Objective: The prognosis of patients with advanced gastric cancer (AGC) remains poor, and no single chemotherapy regimen is recognized as a global standard. A phase 2 trial was conducted to determine the efficacy and tolerability of the modified combination regimen of capecitabine and irinotecan (mXELIRI) in patients with AGC.
Methods: Patients with earlier untreated AGC received intravenous irinotecan (125 mg/m) over 90 minutes on days 1 and 8, and oral capecitabine (850 mg/m) twice daily on days 2 to 15, every 3 weeks. Treatment was continued for at most 8 cycles or until disease progression or intolerable toxicity.

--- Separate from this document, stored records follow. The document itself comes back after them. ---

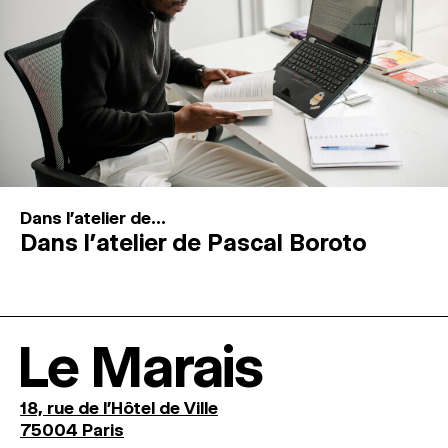
Dans l'atelier de...
Dans l’atelier de Pascal Boroto
Le Marais
18, rue de l'Hôtel de Ville
75004 Paris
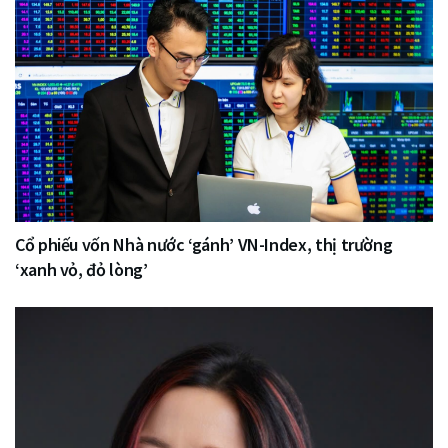
Cổ phiếu vốn Nhà nước ‘gánh’ VN-Index, thị trường
‘xanh vỏ, đỏ lòng’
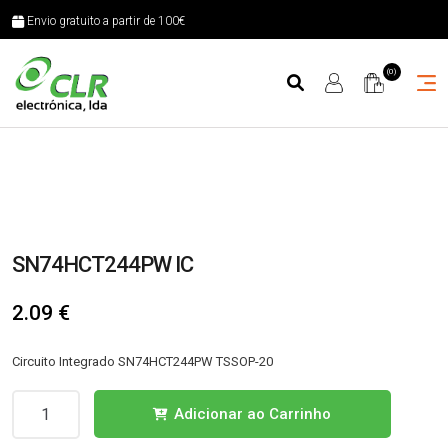
Envio gratuito a partir de 100€
(0)
SN74HCT244PW IC
2.09
€
Circuito Integrado SN74HCT244PW TSSOP-20
Quantidade
Adicionar ao Carrinho
de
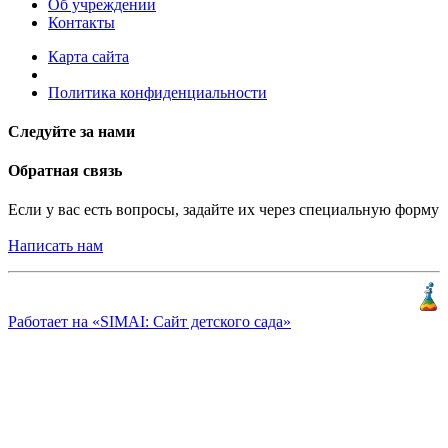
Об учреждении
Контакты
Карта сайта
Политика конфиденциальности
Следуйте за нами
Обратная связь
Если у вас есть вопросы, задайте их через специальную форму
Написать нам
Разработка и продвижение
«
КлиентЛаб
»
Работает на «SIMAI: Сайт детского сада»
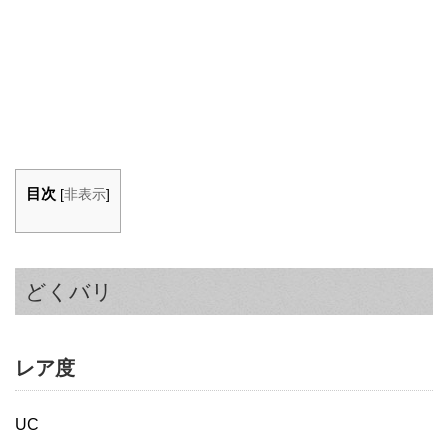
目次
[
非表示
]
どくバリ
レア度
UC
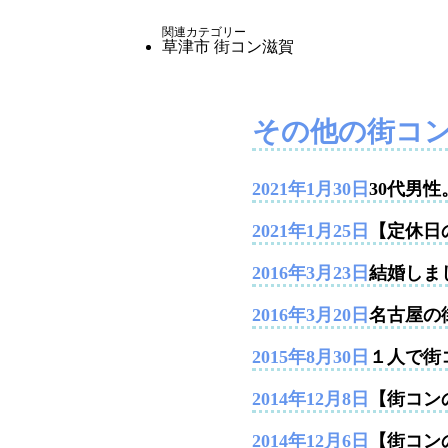
関連カテゴリー
草津市
街コン滋賀
その他の街コ
2021年1月30日
30代男
2021年1月25日
【定休日
2016年3月23日
結婚しま
2016年3月20日
名古屋の
2015年8月30日
１人で街
2014年12月8日
【街コンの
2014年12月6日
【街コン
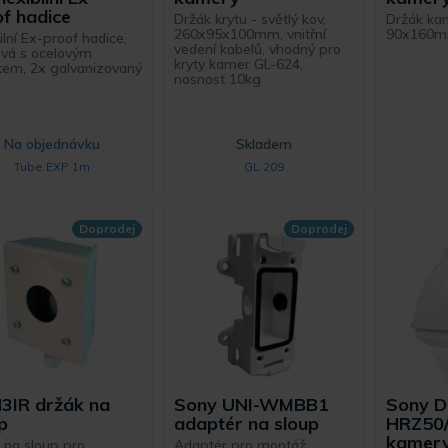
f hadice
Držák krytu - světlý kov,
Držák kam
260x95x100mm, vnitřní
90x160mm
ilní Ex-proof hadice,
vedení kabelů, vhodný pro
vá s ocelovým
kryty kamer GL-624,
tem, 2x galvanizovaný
nosnost 10kg
Na objednávku
Skladem
Tube EXP 1m
GL 209
Doprodej
Doprodej
3IR držák na
Sony UNI-WMBB1
Sony 
p
adaptér na sloup
HRZ50/
kamer
 na sloup pro
Adaptér pro montáž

Results: Thirty-two patients were enrolled. In total, 141 cycles of mXELIRI were administered. The overall response rate was 43.7%, with 1 complete response and 13 partial responses. At a median follow-up of 16.2 months, median time to progression and overall survival were 5.6 months (95% confidence interval, 4.27-6.93 mo) and 11.0 months (95% confidence interval, 8.71-13.29 mo), respectively. The most common hematological adverse event was neutropenia (n=18, 56.3%); grade 3 neutropenia was observed in 5 patients, with neutropenic fever in only 2 patients. The most common grade 3/4 nonhematological toxicities were anorexia (n=3, 9.4%), nausea (n=3, 9.4%), vomiting (n=2, 6.3%), and diarrhea (n=2, 6.3%). There was no treatment-related death.
Conclusions: mXELIRI is a safe and effective first-line treatment for unresectable and metastatic gastric cancer with a manageable tolerability profile. It can be used as one of the first-line treatment options for patients with AGC.